Description
I run python3 -m llama_cpp.server
in order to call the API from my scripts.
I'd like to implement prompt caching (like I can do in llama-cpp), but the command line options that work for llama-cpp server don't work for this project.
I search the docs and couldn't find docs on the command line options that would work.
After an error trying random command line options, I did get this output on the command line:
/home/arthur/.local/lib/python3.11/site-packages/pydantic/_internal/_fields.py:127: UserWarning: Field "model_alias" has conflict with protected namespace "model_".
You may be able to resolve this warning by setting `model_config['protected_namespaces'] = ('settings_',)`.
warnings.warn(
usage: __main__.py [-h] [--model MODEL] [--model_alias MODEL_ALIAS] [--n_ctx N_CTX] [--n_gpu_layers N_GPU_LAYERS] [--tensor_split TENSOR_SPLIT]
[--rope_freq_base ROPE_FREQ_BASE] [--rope_freq_scale ROPE_FREQ_SCALE] [--seed SEED] [--n_batch N_BATCH] [--n_threads N_THREADS]
[--f16_kv F16_KV] [--use_mlock USE_MLOCK] [--use_mmap USE_MMAP] [--embedding EMBEDDING] [--low_vram LOW_VRAM]
[--last_n_tokens_size LAST_N_TOKENS_SIZE] [--logits_all LOGITS_ALL] [--cache CACHE] [--cache_type CACHE_TYPE] [--cache_size CACHE_SIZE]
[--vocab_only VOCAB_ONLY] [--verbose VERBOSE] [--host HOST] [--port PORT] [--interrupt_requests INTERRUPT_REQUESTS] [--n_gqa N_GQA]
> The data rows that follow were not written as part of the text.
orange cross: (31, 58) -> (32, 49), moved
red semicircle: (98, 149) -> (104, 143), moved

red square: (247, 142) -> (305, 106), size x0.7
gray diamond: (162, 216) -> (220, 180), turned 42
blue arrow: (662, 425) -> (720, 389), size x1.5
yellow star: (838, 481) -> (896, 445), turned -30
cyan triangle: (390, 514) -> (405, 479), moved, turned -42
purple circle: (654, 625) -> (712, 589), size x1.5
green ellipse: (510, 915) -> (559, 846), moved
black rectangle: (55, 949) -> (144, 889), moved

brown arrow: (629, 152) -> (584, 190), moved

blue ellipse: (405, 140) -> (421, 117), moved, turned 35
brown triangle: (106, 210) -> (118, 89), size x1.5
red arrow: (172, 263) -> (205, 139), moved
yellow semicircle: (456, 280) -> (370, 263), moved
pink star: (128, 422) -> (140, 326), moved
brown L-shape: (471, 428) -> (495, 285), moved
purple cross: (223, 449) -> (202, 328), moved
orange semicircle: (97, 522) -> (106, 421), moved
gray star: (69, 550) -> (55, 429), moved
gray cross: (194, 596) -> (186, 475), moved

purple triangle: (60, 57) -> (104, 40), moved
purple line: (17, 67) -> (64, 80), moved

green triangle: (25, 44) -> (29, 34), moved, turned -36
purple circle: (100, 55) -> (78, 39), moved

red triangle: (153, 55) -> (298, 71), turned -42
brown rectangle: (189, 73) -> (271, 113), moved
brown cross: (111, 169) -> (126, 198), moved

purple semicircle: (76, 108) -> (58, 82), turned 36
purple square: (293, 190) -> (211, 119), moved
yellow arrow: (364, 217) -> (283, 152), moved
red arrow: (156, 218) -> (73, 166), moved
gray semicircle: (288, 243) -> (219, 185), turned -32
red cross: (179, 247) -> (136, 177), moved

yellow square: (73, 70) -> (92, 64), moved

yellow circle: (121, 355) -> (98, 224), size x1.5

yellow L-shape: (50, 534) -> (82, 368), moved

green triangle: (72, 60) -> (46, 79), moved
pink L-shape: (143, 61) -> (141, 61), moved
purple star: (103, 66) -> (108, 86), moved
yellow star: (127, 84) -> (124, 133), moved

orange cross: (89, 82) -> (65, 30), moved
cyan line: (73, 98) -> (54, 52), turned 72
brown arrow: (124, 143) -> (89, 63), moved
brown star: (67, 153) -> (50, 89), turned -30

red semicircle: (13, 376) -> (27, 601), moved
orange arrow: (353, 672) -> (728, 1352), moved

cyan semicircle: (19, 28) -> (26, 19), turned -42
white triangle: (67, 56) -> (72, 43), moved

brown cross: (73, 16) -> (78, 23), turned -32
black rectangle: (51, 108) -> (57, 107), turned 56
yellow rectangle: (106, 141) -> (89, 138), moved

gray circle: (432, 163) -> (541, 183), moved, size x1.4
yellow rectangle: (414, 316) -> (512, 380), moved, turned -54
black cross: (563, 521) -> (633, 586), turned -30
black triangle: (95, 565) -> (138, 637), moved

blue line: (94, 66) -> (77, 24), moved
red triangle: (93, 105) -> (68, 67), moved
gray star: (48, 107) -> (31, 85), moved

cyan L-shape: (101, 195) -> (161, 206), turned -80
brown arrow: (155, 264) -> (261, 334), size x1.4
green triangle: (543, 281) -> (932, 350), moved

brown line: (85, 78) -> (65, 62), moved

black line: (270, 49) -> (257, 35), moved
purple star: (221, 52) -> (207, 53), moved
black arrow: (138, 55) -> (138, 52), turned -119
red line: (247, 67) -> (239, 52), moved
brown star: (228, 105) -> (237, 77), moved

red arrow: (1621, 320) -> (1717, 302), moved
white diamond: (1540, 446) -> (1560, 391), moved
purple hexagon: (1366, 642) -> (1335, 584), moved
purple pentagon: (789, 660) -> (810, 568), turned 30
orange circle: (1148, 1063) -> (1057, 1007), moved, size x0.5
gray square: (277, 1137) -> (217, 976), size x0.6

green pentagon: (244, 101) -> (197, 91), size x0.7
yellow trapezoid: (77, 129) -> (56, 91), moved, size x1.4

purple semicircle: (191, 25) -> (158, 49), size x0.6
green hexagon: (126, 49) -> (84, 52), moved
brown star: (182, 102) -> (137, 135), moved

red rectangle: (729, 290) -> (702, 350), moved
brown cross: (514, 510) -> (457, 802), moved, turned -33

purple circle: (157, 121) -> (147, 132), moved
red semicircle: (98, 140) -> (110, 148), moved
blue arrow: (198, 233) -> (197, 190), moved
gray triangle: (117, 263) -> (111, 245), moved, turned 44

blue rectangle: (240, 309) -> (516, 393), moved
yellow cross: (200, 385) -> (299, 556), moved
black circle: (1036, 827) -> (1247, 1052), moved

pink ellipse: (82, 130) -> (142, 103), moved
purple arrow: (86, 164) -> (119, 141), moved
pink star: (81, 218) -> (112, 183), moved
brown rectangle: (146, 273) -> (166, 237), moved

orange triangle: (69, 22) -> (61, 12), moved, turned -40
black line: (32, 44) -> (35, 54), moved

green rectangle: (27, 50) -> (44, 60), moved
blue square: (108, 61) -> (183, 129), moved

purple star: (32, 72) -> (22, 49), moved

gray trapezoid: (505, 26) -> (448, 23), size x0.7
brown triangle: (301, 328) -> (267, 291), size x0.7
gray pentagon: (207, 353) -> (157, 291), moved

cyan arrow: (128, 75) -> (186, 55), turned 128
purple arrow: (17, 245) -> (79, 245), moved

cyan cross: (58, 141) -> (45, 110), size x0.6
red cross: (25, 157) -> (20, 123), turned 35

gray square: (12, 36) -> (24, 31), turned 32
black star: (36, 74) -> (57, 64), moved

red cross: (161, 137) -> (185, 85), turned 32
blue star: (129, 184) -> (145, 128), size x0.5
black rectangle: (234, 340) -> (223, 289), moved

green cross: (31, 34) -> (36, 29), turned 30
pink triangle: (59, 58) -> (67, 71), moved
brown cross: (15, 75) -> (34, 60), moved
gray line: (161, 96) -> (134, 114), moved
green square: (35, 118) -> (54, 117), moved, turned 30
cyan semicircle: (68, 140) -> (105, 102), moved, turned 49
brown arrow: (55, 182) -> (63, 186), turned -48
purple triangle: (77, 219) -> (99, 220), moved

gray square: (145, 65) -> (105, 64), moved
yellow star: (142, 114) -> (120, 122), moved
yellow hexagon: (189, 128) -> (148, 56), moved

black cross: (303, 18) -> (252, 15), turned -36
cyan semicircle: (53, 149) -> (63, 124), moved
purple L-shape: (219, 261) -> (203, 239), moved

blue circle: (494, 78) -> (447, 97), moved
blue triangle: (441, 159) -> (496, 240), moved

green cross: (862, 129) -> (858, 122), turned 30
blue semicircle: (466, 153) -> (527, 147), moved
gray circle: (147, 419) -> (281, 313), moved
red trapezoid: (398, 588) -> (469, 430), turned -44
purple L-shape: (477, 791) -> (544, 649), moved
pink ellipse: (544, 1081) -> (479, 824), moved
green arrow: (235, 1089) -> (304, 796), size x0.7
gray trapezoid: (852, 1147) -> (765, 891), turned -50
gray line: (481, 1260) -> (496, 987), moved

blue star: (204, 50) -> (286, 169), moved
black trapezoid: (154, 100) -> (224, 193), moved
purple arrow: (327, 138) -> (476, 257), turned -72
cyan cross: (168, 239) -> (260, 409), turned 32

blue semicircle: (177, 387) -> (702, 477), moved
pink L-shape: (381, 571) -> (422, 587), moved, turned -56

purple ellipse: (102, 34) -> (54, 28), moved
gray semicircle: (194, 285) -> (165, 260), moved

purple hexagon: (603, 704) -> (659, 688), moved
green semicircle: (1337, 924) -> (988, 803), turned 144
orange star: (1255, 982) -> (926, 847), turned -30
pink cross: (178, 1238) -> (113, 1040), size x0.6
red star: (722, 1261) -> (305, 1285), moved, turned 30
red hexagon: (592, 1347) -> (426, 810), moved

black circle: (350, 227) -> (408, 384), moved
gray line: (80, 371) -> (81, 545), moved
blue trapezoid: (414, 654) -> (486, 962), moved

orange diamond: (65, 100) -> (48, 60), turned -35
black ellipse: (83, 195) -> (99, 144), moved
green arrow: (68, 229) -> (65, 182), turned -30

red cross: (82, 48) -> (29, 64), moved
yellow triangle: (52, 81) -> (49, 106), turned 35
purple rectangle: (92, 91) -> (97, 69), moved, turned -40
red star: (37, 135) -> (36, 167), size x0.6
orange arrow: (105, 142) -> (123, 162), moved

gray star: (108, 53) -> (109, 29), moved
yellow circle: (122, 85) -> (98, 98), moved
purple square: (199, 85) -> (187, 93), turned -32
[--rms_norm_eps RMS_NORM_EPS] [--mul_mat_q MUL_MAT_Q]
From which I can see these look like what I'm looking for:
[--cache CACHE] [--cache_type CACHE_TYPE] [--cache_size CACHE_SIZE]
However:
- I have no idea what the format for CACHE, CACHE_TYPE and CACHE_SIZE or, or the precise meaning/effect of each option.
- I would be very interrested in knowing what the othe options mean also.
Is there any documentation anywhere of what these mean/how to use them?
( following the exact same format/names as llamma cpp might be a good idea wherever possible btw, it would have enabled me to get this to work without bothering you, as using the llama cpp formats/options is the first thing I tried)..
Thanks a lot for any possible help.
Best regards.